Blitzer bringen Trier fast zwei Millionen Euro

Trier · Vor einem Jahr begann die Stadt Trier, das Tempo auf ihren Straßen selbst zu kontrollieren. Die Mitarbeiter des Ordnungsamts stellten mehr als 81 000 Verstöße fest und verhängten Bußgelder in Höhe von fast zwei Millionen Euro. Doch OB Wolfram Leibe will daraus keine wachsende Einnahmequelle machen und hat die Regulierung sogar gebremst.

 Ein Mitarbeiter des Ordnungsamts stellt die Radaranlage wie vorgeschrieben ein, damit die Geschwindigkeit korrekt gemessen wird. TV-Foto/Archiv: Friedemann Vetter

Ein Mitarbeiter des Ordnungsamts stellt die Radaranlage wie vorgeschrieben ein, damit die Geschwindigkeit korrekt gemessen wird. TV-Foto/Archiv: Friedemann Vetter

Foto: Friedemann vetter (Ve._), Friedemann Vetter ("TV-Upload vetter"

Trier. Die große Masse der ertappten Temposünder besteht nicht aus gewissenlosen Rasern, das verrät die Bilanz des Jahres 2016 klar. Mit 15 oder manchmal auch 35 Euro wegen leichter Verstöße sind die meisten dabei. Das Aufleuchten der Blitzer setzt aber auch bei geringen Summen Emotionen frei, viele rufen laut "Abzocke!" Diese Rufe erreichten auch die Chefetage des Rathauses - und sie hatten Konsequenzen.

Die Kontrolleure: In 2115 Messstunden, darunter viele Nacht- und Wochenendschichten, haben die Mitarbeiter der kommunalen Geschwindigkeitsüberwachung (KGÜ) in allen Trierer Stadtteilen 823 000 Fahrzeuge erfasst. Damit hat die Stadt mehr geblitzt als vorher die Polizei. "Die Intensität konnte deutlich erhöht werden", bestätigt Sachgebietsleiter Elmar Geimer. Das Ergebnis: 81 300 Verstöße wurden im Jahr 2016 protokolliert und 1,98 Millionen Euro an Verwarnungs- und Bußgeldern verhängt.

Die Raser
: Nur ein Bruchteil der Ertappten - 4100 Fahrer - war mehr als 20 Stundenkilometer zu schnell.
Die Folge: ein Bußgeld von mindestens 80 Euro und ein Punkt im Fahreignungsregister des Kraftfahrtbundesamts in Flensburg. 570 Fahrer waren mehr als 30 Sachen schneller als erlaubt.
Für sie bedeutet der Brief des Ordnungsamts ein Bußgeld von 160 Euro und ein Fahrverbot.

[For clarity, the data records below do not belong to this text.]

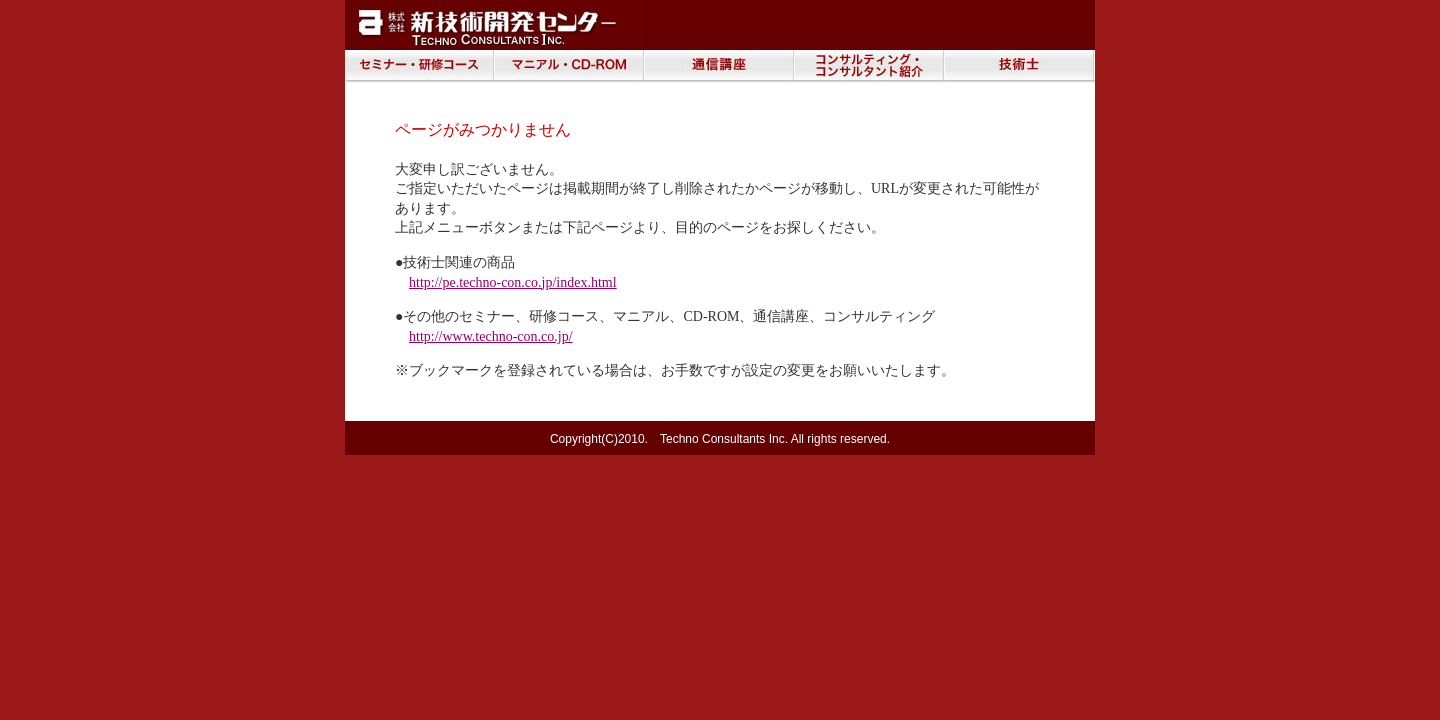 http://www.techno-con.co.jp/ (491, 336)
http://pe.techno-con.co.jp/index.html (513, 282) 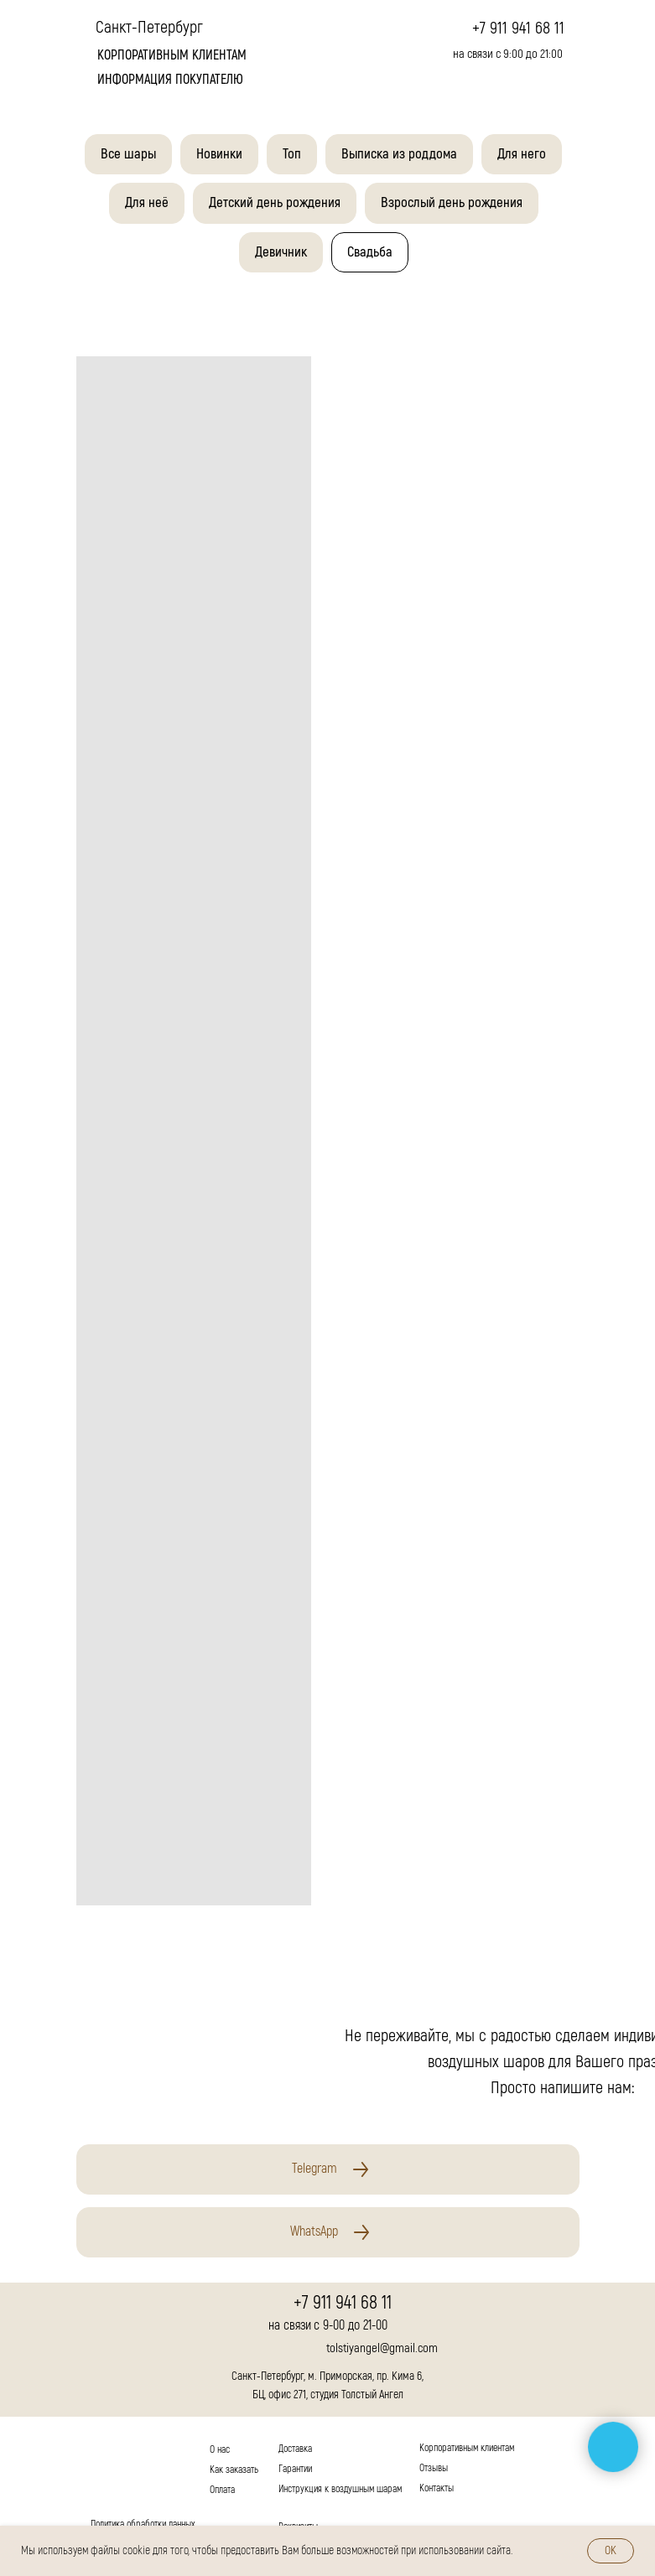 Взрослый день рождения (451, 202)
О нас (220, 2450)
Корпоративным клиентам (466, 2448)
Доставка (295, 2449)
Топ (292, 154)
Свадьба (369, 252)
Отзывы (433, 2468)
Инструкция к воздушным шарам (340, 2489)
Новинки (219, 154)
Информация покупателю (170, 79)
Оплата (222, 2490)
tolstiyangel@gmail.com (382, 2348)
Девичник (281, 252)
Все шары (128, 154)
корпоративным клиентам (172, 55)
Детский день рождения (274, 202)
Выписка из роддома (399, 154)
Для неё (147, 202)
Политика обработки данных (143, 2524)
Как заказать (234, 2470)
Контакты (436, 2488)
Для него (521, 154)
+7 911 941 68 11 (518, 28)
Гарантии (295, 2469) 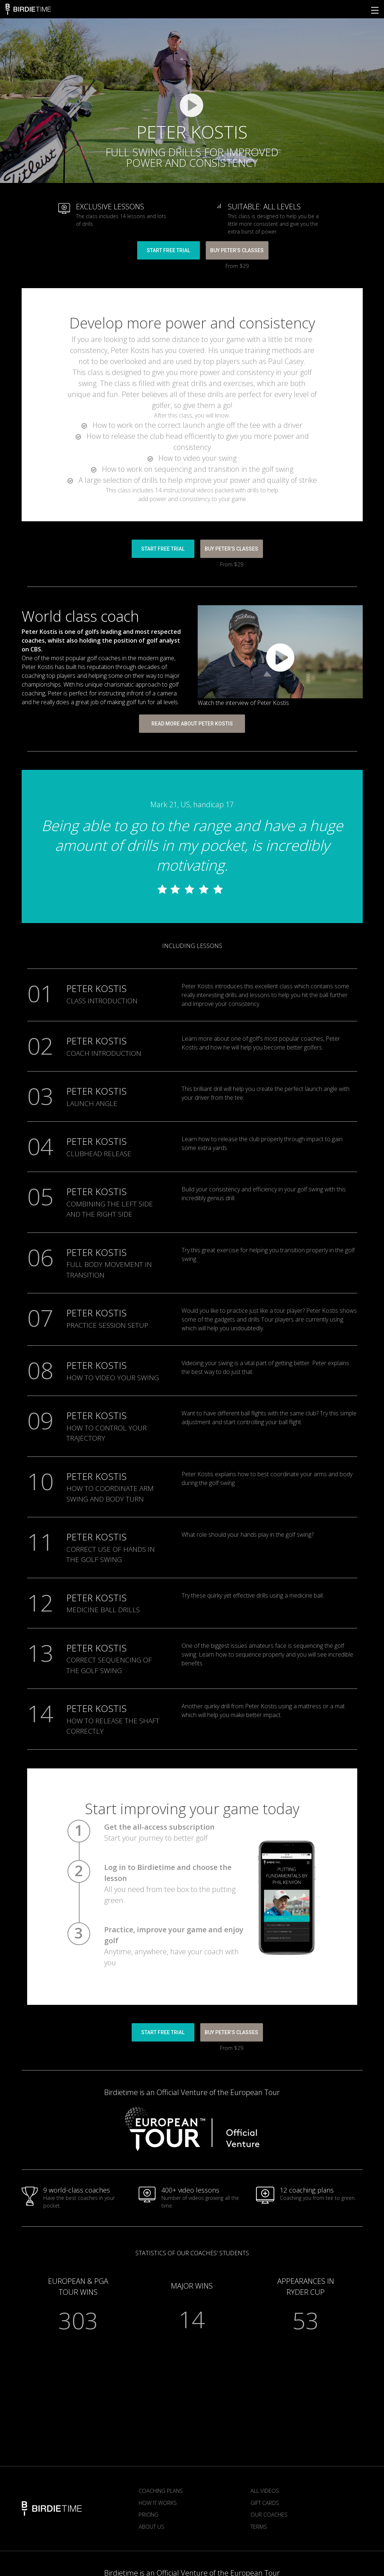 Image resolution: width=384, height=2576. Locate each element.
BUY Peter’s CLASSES (237, 250)
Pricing (148, 2514)
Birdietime (28, 9)
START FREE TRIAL (168, 250)
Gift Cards (264, 2502)
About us (151, 2526)
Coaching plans (161, 2490)
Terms (258, 2526)
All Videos (264, 2490)
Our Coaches (269, 2514)
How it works (158, 2502)
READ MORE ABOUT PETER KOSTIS (192, 724) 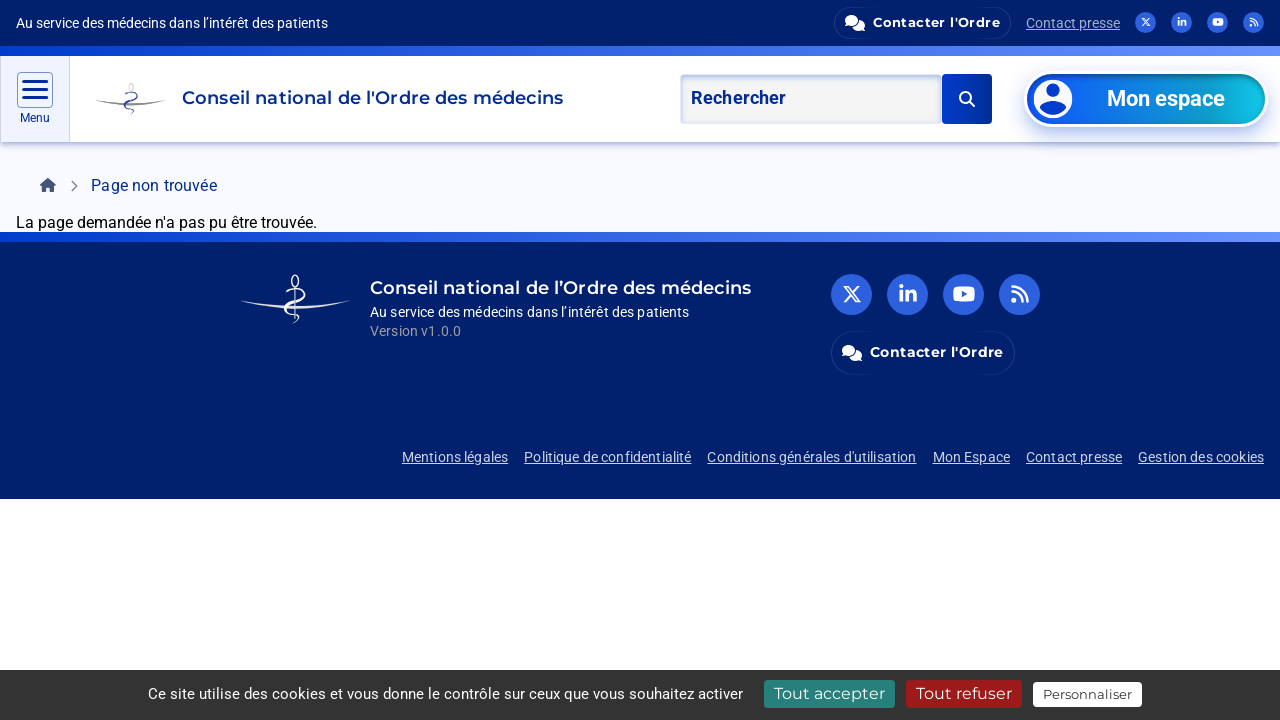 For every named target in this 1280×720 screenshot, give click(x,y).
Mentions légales (455, 457)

Die Strafen: Rund 50 000 der Ertappten waren bis zu 10 Stundenkilometer zu schnell, sie zahlen ein Verwarnungsgeld von 15 Euro. Bei rund 20 000 Fahrern waren es schon 15 Sachen, sie sind mit 25 Euro dabei.
7500 Fahrer waren bis zu 20 Kilometer pro Stunde schneller als erlaubt, für sie sind es 35 Euro. Dazu kommen noch 310 Autofahrer, die mit dem Handy am Ohr fotografiert wurden - das ergibt 60 Euro und einen Punkt.

Der Rekord: Spitzenreiter aller Geblitzten war ein Fahrer, der mit 127 Stundenkilometern auf der Zurmaiener Straße - dort gilt Tempo 50 - unterwegs war.
Die Folgen: In einzelnen Straßen habe sich die Situation infolge der Kontrollen spürbar verbessert, erklärt Elmar Geimer. "Zum Beispiel am Schulzentrum Mäusheckerweg oder am Pfahlweiher, wo die Überwachungsteams wegen der beiden Kindertagesstätten und aufgrund des Rufs der Straße als beliebter Schleichweg besonders häufig präsent waren."

Die Einnahmen: Mit fast zwei Millionen Euro haben die verhängten Verwarnungs- und Bußgelder jede Prognose übertroffen. 540 000 Euro nutzte die Stadt zum Ausgleich des Defizits am Theater (der TV berichtete). Der Rest fließt in den Haushalt.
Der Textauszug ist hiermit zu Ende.